The Redemption of Butt Naked (Eric Strauss and Daniele Anastasion) is a complicated, difficult film. It is not only difficult to watch, in terms of the footage of atrocities committed during Liberia’s sixteen-year civil war, but scenes of victims confronting their oppressor are so thickly layered feelings of anger co-mingle with feelings of anxiety, deep sadness and confusion.
This superbly constructed documentary by NYC micro-production company Part 2 Pictures takes the controversial perspective of mass murderer, marauder and rapist General Butt Naked, a difficult and complicated angle in itself – but manages to succeed without, I would argue, the moral pitfalls that such an orientation could indeed produce.
TROGBN is a character piece about Butt Naked, but it is also a film about redemption, forgiveness and the complex socio-political negotiations that crystallize (and fragment) at the site of the victim-perpetrator interaction. General Butt Naked was Liberia’s most feared civil war “general” – a man who ran through the streets naked while hacking and shooting his victims with horrific efficiency and brutality. With his squad of “naked warriors” the General admits that at least 20,000 civilian lives were lost because of their terrorizing actions. Near the end of the civil war (1989-2003) the general laid down his arms and disappeared into a ten year exile in neighbouring countries. The documentary follows the former war criminal as he returns to Liberia under the changed name and persona of the pastor Joshua Milton Blahyi .
Naked/Blahyi performs sermons, regroups with his former soldiers to pull them off the streets and into the church, and seeks out living victims to apologize and ply them for forgiveness. Following him throughout the film one realizes the insatiable charisma of this self-serving character almost instantly. As we learn of his earlier crimes one also has the unrelenting desire to see this evil person locked up behind bars for the rest of his life. There is an incredulous sense that accompanies the early part of the film as the audience attempts to grapple with the fact that this man is walking free, knowing what he has done to so many innocent victims.

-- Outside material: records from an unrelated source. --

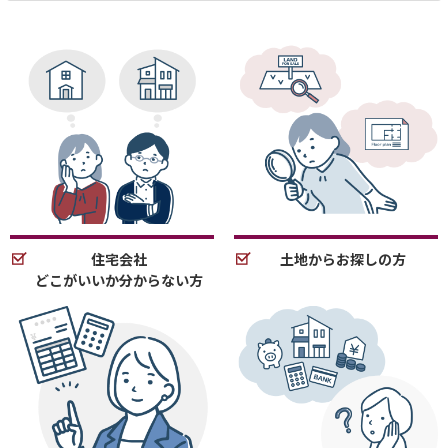
住宅会社
土地からお探しの方
どこがいいか分からない方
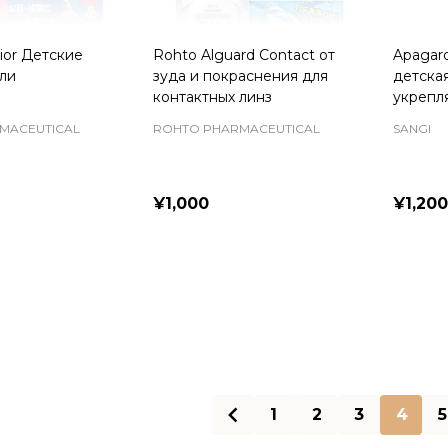
ior Детские
Rohto Alguard Contact от
Apagard
пли
зуда и покраснения для
детская
контактных линз
укрепл
MACEUTICAL
ROHTO PHARMACEUTICAL
SANGI
¥1,000
¥1,200
Quantity:
Quanti
1
2
3
4
5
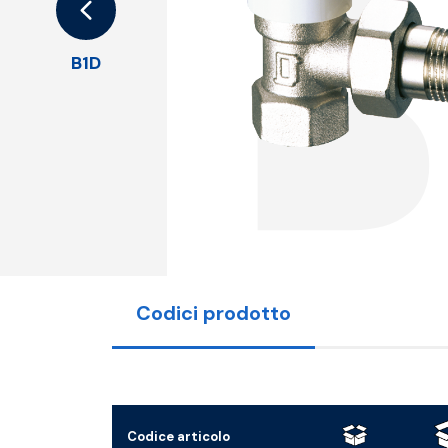
B1D
Codici prodotto
Codice articolo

This anger and frustration soon morphs into a different kind of discomfort, as one grapples with the fact that the filmmakers have chosen to focus on the perpetrator, not the victims in one of history’s most gruesome chapters of human pain and suffering. Indeed, it is likely that critics have focused on this aspect of the film and I at first harboured criticism that focused on the disempowerment of victims and the empowerment of the oppressor.
But TROGBN is too complex to dismiss it on these grounds. The film neither empathizes with the butcher general, nor makes invisible his many victims. Instead the documentary uses Butt Naked as a vessel or even a lens, from and through which we can access the complicated social, political and cultural skeins of forgiveness and reconciliation. The general’s redemption is only a skeleton that the filmmakers build the real story on top of – that of forgiveness.
It is difficult to understand why a mother whose daughter lost an eye from Butt Naked’s pistol and whose husband was killed from a bullet from that same gun would forgive such a man, even sixteen years later. She tells us “It is difficult to forgive, but I will never forget.” There are several elements at play in these arresting scenes of confrontation and negotiation as the general seeks out his survivors. One is the palpable desperation of a people ravaged by two decades of war, still scarred and with no infrastructure to facilitate the healing process. For them, the chance to have any kind of closure, must be a significant step toward healing. The other aspect is the role religion plays.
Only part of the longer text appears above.